Extracted data:
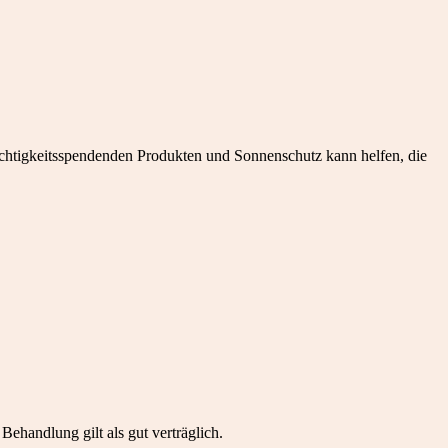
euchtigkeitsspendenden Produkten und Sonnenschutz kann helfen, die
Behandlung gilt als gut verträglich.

--

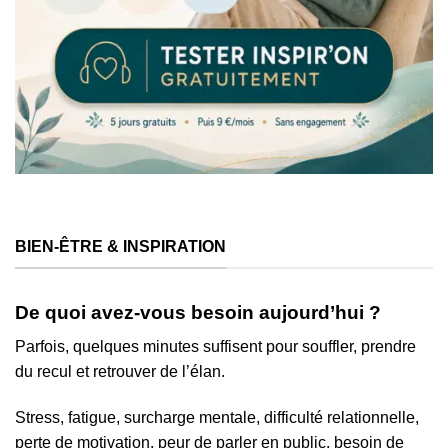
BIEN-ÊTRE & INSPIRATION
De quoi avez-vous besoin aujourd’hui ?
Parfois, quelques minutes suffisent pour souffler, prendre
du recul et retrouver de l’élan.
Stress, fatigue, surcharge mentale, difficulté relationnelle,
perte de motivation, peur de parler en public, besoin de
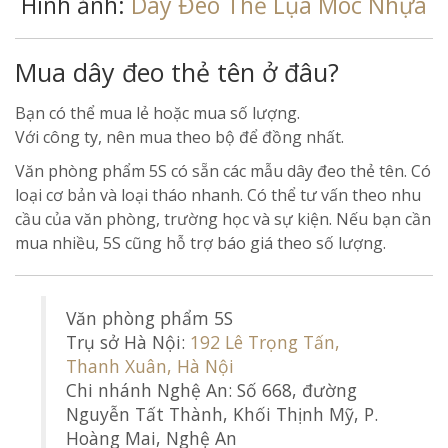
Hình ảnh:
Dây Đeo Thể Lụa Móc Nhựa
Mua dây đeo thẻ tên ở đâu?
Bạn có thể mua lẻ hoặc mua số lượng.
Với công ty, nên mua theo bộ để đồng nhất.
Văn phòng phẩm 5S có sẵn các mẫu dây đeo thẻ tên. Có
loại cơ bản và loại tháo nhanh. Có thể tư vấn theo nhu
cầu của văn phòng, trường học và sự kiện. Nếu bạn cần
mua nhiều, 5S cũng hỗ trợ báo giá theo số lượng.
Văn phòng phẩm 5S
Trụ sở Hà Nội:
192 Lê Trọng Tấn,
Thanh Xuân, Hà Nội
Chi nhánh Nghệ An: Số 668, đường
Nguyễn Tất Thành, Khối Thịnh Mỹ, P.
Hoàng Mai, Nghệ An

--

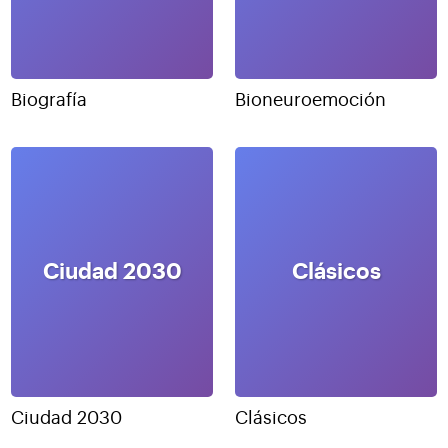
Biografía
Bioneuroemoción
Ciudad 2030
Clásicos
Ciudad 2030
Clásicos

Task directions:
For the listing above, print only the lines starting at the line containing "euchtigkeitsspendenden Produkten und" and ending at the line containing "Behandlung gilt als gut verträglich.", exactly, both included.

Written solution:
euchtigkeitsspendenden Produkten und Sonnenschutz kann helfen, die
Behandlung gilt als gut verträglich.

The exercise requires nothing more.